→ Task instructions:
Output exactly, in the material below, the lines from the one with "Bei SIRIUS Musikschule starten die Preise für" through the one with "Υδροθεραπευτήρια". Omit all pictures.
══ Extracted data
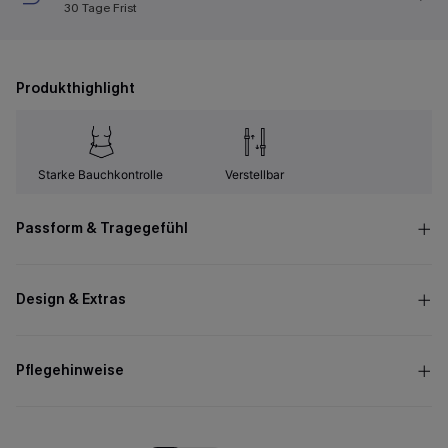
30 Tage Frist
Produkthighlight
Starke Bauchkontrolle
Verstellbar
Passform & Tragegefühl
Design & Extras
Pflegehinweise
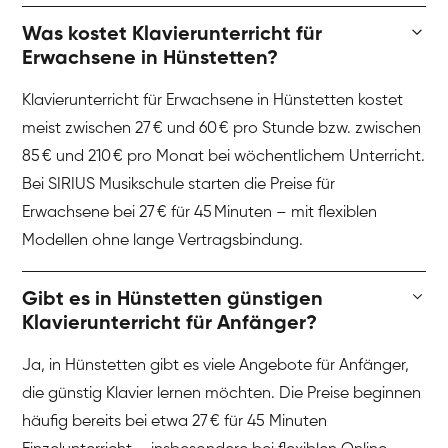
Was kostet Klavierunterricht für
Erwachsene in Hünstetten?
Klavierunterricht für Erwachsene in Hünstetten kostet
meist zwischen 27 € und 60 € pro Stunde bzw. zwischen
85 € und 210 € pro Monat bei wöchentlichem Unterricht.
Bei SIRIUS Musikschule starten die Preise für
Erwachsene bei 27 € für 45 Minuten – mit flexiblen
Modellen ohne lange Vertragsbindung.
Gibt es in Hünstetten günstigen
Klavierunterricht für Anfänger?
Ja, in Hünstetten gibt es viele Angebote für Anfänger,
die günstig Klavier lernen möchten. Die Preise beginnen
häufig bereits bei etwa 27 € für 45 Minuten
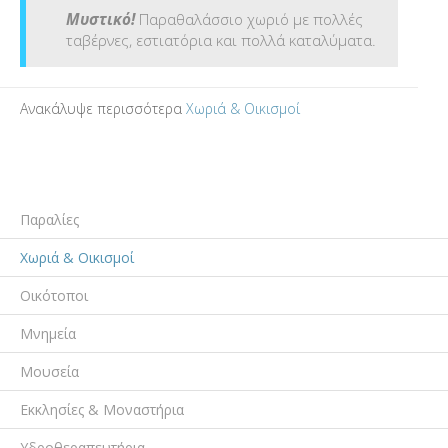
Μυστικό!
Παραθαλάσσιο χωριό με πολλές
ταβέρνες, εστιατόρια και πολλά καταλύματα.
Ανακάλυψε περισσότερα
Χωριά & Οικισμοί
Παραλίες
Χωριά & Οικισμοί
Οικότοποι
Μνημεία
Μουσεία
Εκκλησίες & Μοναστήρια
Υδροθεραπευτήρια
════
══ Extracted data
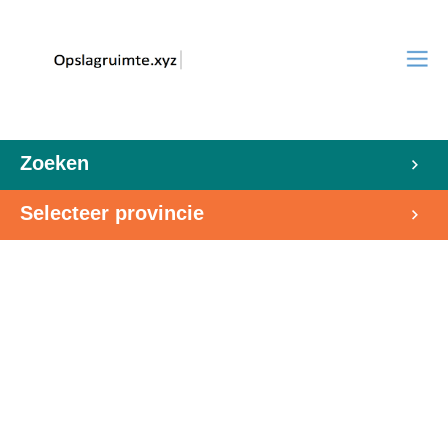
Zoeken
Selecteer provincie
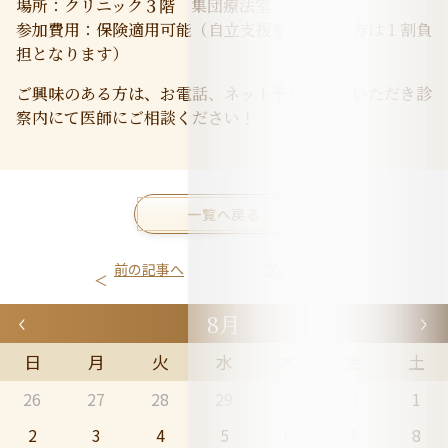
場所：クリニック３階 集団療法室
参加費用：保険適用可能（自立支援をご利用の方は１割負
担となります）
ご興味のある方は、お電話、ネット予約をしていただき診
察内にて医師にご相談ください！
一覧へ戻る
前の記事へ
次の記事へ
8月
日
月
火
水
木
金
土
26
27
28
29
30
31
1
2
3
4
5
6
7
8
════
→ Written answer:
Bei SIRIUS Musikschule starten die Preise für
Erwachsene bei 27 € für 45 Minuten – mit flexiblen
Modellen ohne lange Vertragsbindung.
Gibt es in Hünstetten günstigen
Klavierunterricht für Anfänger?
Ja, in Hünstetten gibt es viele Angebote für Anfänger,
die günstig Klavier lernen möchten. Die Preise beginnen
häufig bereits bei etwa 27 € für 45 Minuten
Μυστικό!
Παραθαλάσσιο χωριό με πολλές
ταβέρνες, εστιατόρια και πολλά καταλύματα.
Ανακάλυψε περισσότερα
Χωριά & Οικισμοί
Παραλίες
Χωριά & Οικισμοί
Οικότοποι
Μνημεία
Μουσεία
Εκκλησίες & Μοναστήρια
Υδροθεραπευτήρια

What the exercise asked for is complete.